An infrared image showing the temperature difference between the new surface (centre) and an existing cool roof used in testing

AUSTRALIA: Scientists claim to have developed a roofing surface that stays cooler than the ambient air temperature even under full summer sun.

The development by a research team from the University of Technology Sydney (UTS) would have the potential to reduce both the heat island effect in urban areas and peak power demand from air conditioning.

The study by Dr Angus Gentle and Prof Geoff Smith has reported the results from what is described as a coated polymer stack – a combination of specially chosen polyesters on a silver layer.

“We demonstrate for the first time how to make a roof colder than the air temperature around it, even under the most intense summer conditions,” Smith said.

“Roofs heat up by absorbing sunlight, so darker roofs can get very hot. Even white roofs still absorb enough sunlight to warm up by 9°C to 12°C.

“This new surface, however, stayed 11° or more colder than an existing state-of-the-art white roof nearby because it absorbs only 3% of incident sunlight while simultaneously strongly radiating heat at infrared wavelengths that are not absorbed by the atmosphere.

“Furthermore the plastic materials used for the demonstration were available commercially and potentially suited to use on basic roofing.”

Professor Smith said that cooling a roof below ambient air temperature had up until now been “an elusive target”.

“The added feedback benefits from cool roofs are not yet widely appreciated, but recent reports have shown they are substantial. Examples include ventilation with cooler air and higher performance of rooftop air conditioning installations.”

The test roof was placed above a busy street on top of the UTS Faculty of Science building with a clear view of the sky and no shadowing.

Data was collected for an unprotected new surface and one aged over several days in a polluted outdoor summer environment for assessment of the impact of the build-up of dust and grime.
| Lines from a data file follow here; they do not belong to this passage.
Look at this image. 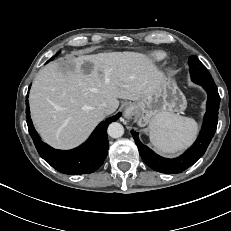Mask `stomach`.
<instances>
[{
	"mask_svg": "<svg viewBox=\"0 0 231 231\" xmlns=\"http://www.w3.org/2000/svg\"><path fill=\"white\" fill-rule=\"evenodd\" d=\"M133 106L136 110V121L142 126L162 113L184 110L186 100L175 81L165 78V81L155 93L134 103Z\"/></svg>",
	"mask_w": 231,
	"mask_h": 231,
	"instance_id": "stomach-1",
	"label": "stomach"
}]
</instances>
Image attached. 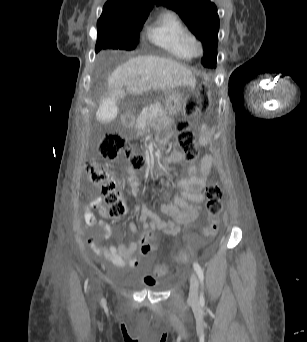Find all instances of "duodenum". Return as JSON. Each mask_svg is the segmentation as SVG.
Segmentation results:
<instances>
[{
    "instance_id": "duodenum-1",
    "label": "duodenum",
    "mask_w": 307,
    "mask_h": 342,
    "mask_svg": "<svg viewBox=\"0 0 307 342\" xmlns=\"http://www.w3.org/2000/svg\"><path fill=\"white\" fill-rule=\"evenodd\" d=\"M121 125H122V127H123L124 129H129V128H131L132 123H131L130 117H129V116H124V117L122 118V120H121Z\"/></svg>"
}]
</instances>
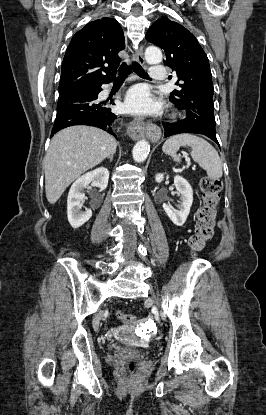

Professor Smith said the surface maintained its high performance in all conditions. “Extensive dew formation is inevitable for a super cool roof and dew drops precipitate dirt. This roof site being 25m above a busy city transit road was a stern test. Results show that excellent thermal performance can be maintained.

The paper, A Sub-ambient Open Roof Surface Under the Mid-summer Sun, is available from Advanced Science online as an open access article.